Your assignment. Where an entry contains an image, leave the image out; restate everything else exactly.

Task inputs.
__________

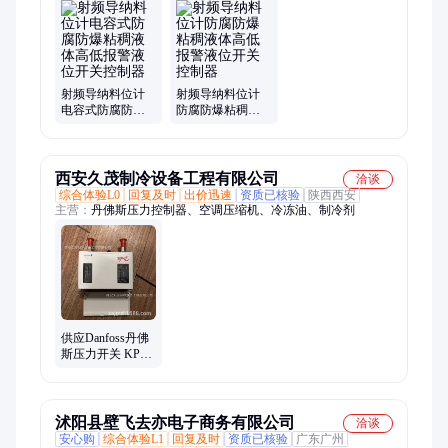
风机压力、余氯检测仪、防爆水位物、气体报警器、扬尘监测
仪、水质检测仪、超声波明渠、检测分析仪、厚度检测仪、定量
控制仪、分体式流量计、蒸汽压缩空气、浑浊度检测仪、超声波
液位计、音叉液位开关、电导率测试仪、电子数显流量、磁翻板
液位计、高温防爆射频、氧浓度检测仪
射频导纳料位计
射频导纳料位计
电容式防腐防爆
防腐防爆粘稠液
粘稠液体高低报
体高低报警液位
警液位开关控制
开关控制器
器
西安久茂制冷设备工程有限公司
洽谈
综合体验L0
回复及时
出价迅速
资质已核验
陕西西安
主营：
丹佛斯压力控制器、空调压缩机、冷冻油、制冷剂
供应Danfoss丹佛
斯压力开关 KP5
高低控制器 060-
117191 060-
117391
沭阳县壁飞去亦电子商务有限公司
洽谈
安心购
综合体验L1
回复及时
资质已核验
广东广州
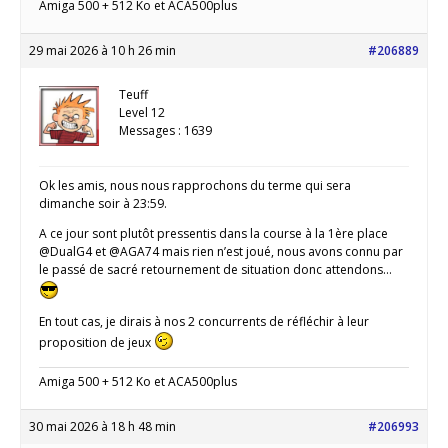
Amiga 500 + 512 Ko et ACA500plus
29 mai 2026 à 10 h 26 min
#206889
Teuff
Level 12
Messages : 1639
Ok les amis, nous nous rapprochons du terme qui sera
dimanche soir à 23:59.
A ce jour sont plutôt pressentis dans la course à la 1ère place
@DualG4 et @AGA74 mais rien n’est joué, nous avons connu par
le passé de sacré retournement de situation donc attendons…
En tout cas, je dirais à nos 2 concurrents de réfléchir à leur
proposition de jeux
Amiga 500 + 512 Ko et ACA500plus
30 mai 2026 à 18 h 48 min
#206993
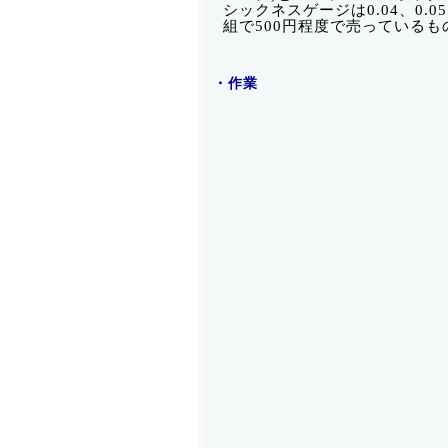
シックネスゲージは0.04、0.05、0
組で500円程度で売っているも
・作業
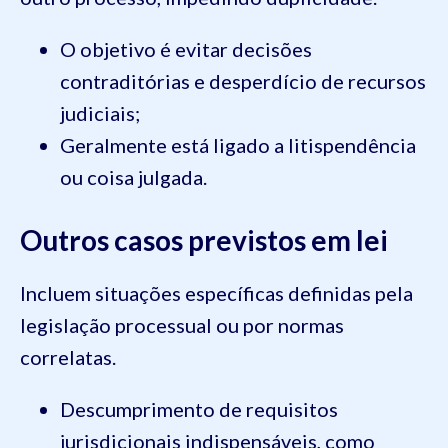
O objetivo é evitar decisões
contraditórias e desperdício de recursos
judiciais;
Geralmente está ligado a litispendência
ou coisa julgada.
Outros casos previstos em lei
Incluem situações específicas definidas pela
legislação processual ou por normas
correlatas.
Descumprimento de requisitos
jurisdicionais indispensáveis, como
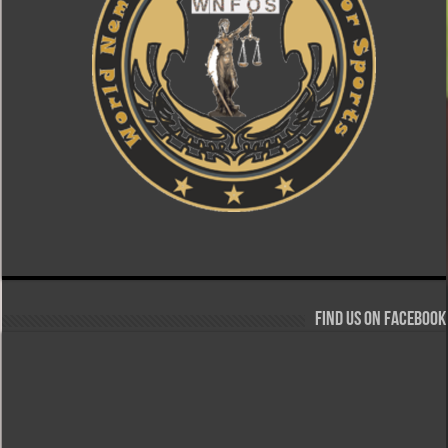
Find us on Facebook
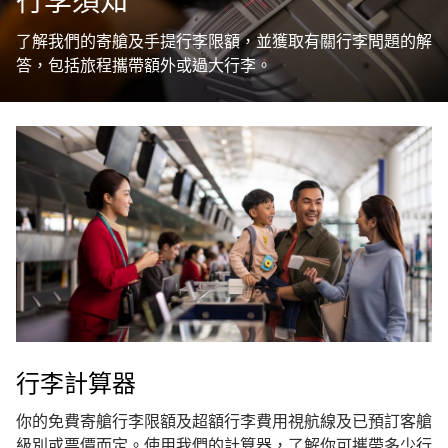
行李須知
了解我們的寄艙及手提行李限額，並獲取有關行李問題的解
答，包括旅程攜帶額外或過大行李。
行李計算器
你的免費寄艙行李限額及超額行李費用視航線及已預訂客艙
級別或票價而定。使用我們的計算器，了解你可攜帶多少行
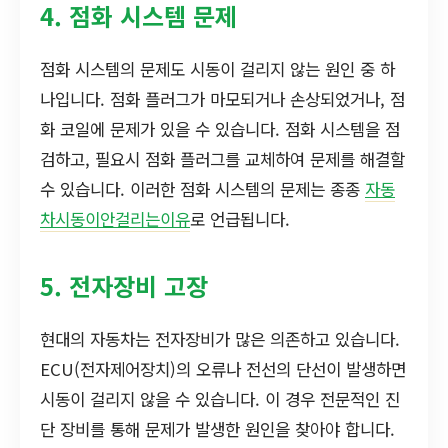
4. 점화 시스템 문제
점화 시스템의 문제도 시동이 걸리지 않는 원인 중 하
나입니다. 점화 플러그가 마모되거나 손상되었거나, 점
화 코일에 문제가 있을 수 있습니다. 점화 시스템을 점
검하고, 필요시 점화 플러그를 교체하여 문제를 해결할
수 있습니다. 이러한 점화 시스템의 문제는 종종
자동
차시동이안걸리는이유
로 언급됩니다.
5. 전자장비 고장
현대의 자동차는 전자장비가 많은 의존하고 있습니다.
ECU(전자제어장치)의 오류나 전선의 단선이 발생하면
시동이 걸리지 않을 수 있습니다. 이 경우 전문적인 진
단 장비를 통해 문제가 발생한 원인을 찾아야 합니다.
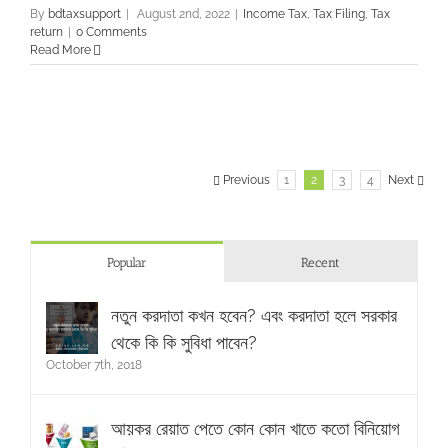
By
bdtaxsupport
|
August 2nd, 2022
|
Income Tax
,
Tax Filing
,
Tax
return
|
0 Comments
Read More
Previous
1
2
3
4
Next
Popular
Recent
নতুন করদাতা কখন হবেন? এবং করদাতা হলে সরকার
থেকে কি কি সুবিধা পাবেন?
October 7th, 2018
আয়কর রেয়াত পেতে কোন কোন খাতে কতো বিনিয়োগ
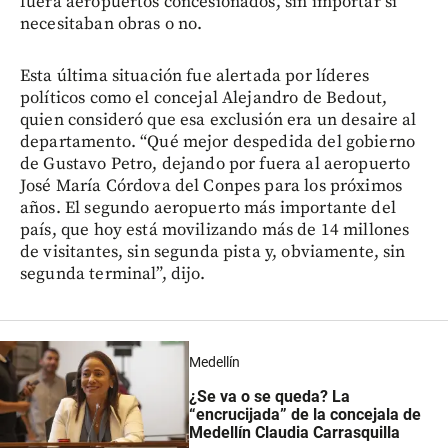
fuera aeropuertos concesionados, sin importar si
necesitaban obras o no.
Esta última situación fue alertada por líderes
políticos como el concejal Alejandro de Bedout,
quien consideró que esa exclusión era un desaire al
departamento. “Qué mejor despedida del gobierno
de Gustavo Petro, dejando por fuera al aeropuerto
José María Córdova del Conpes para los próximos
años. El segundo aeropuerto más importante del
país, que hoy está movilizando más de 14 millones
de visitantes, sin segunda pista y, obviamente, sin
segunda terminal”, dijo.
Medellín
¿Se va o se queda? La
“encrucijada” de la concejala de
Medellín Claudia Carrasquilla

__________

Exercise answer.
风机压力、余氯检测仪、防爆水位物、气体报警器、扬尘监测
仪、水质检测仪、超声波明渠、检测分析仪、厚度检测仪、定量
控制仪、分体式流量计、蒸汽压缩空气、浑浊度检测仪、超声波
液位计、音叉液位开关、电导率测试仪、电子数显流量、磁翻板
液位计、高温防爆射频、氧浓度检测仪
射频导纳料位计
射频导纳料位计
电容式防腐防爆
防腐防爆粘稠液
粘稠液体高低报
体高低报警液位
警液位开关控制
开关控制器
器
西安久茂制冷设备工程有限公司
洽谈
综合体验L0
回复及时
出价迅速
资质已核验
陕西西安
主营：
丹佛斯压力控制器、空调压缩机、冷冻油、制冷剂
供应Danfoss丹佛
斯压力开关 KP5
高低控制器 060-
117191 060-
117391
沭阳县壁飞去亦电子商务有限公司
洽谈
安心购
综合体验L1
回复及时
资质已核验
广东广州
Amiga 500 + 512 Ko et ACA500plus
29 mai 2026 à 10 h 26 min
#206889
Teuff
Level 12
Messages : 1639
Ok les amis, nous nous rapprochons du terme qui sera
dimanche soir à 23:59.
A ce jour sont plutôt pressentis dans la course à la 1ère place
@DualG4 et @AGA74 mais rien n’est joué, nous avons connu par
le passé de sacré retournement de situation donc attendons…
En tout cas, je dirais à nos 2 concurrents de réfléchir à leur
proposition de jeux
Amiga 500 + 512 Ko et ACA500plus
30 mai 2026 à 18 h 48 min
#206993
シックネスゲージは0.04、0.05、0
組で500円程度で売っているも
・作業
O objetivo é evitar decisões
contraditórias e desperdício de recursos
judiciais;
Geralmente está ligado a litispendência
ou coisa julgada.
Outros casos previstos em lei
Incluem situações específicas definidas pela
legislação processual ou por normas
correlatas.
Descumprimento de requisitos
jurisdicionais indispensáveis, como
Find us on Facebook
行李須知
了解我們的寄艙及手提行李限額，並獲取有關行李問題的解
答，包括旅程攜帶額外或過大行李。
行李計算器
你的免費寄艙行李限額及超額行李費用視航線及已預訂客艙
級別或票價而定。使用我們的計算器，了解你可攜帶多少行
4. 점화 시스템 문제
점화 시스템의 문제도 시동이 걸리지 않는 원인 중 하
나입니다. 점화 플러그가 마모되거나 손상되었거나, 점
화 코일에 문제가 있을 수 있습니다. 점화 시스템을 점
검하고, 필요시 점화 플러그를 교체하여 문제를 해결할
수 있습니다. 이러한 점화 시스템의 문제는 종종
자동
차시동이안걸리는이유
로 언급됩니다.
5. 전자장비 고장
현대의 자동차는 전자장비가 많은 의존하고 있습니다.
ECU(전자제어장치)의 오류나 전선의 단선이 발생하면
시동이 걸리지 않을 수 있습니다. 이 경우 전문적인 진
단 장비를 통해 문제가 발생한 원인을 찾아야 합니다.
By
bdtaxsupport
|
August 2nd, 2022
|
Income Tax
,
Tax Filing
,
Tax
return
|
0 Comments
Read More
Previous
1
2
3
4
Next
Popular
Recent
নতুন করদাতা কখন হবেন? এবং করদাতা হলে সরকার
থেকে কি কি সুবিধা পাবেন?
October 7th, 2018
আয়কর রেয়াত পেতে কোন কোন খাতে কতো বিনিয়োগ
fuera aeropuertos concesionados, sin importar si
necesitaban obras o no.
Esta última situación fue alertada por líderes
políticos como el concejal Alejandro de Bedout,
quien consideró que esa exclusión era un desaire al
departamento. “Qué mejor despedida del gobierno
de Gustavo Petro, dejando por fuera al aeropuerto
José María Córdova del Conpes para los próximos
años. El segundo aeropuerto más importante del
país, que hoy está movilizando más de 14 millones
de visitantes, sin segunda pista y, obviamente, sin
segunda terminal”, dijo.
Medellín
¿Se va o se queda? La
“encrucijada” de la concejala de
Medellín Claudia Carrasquilla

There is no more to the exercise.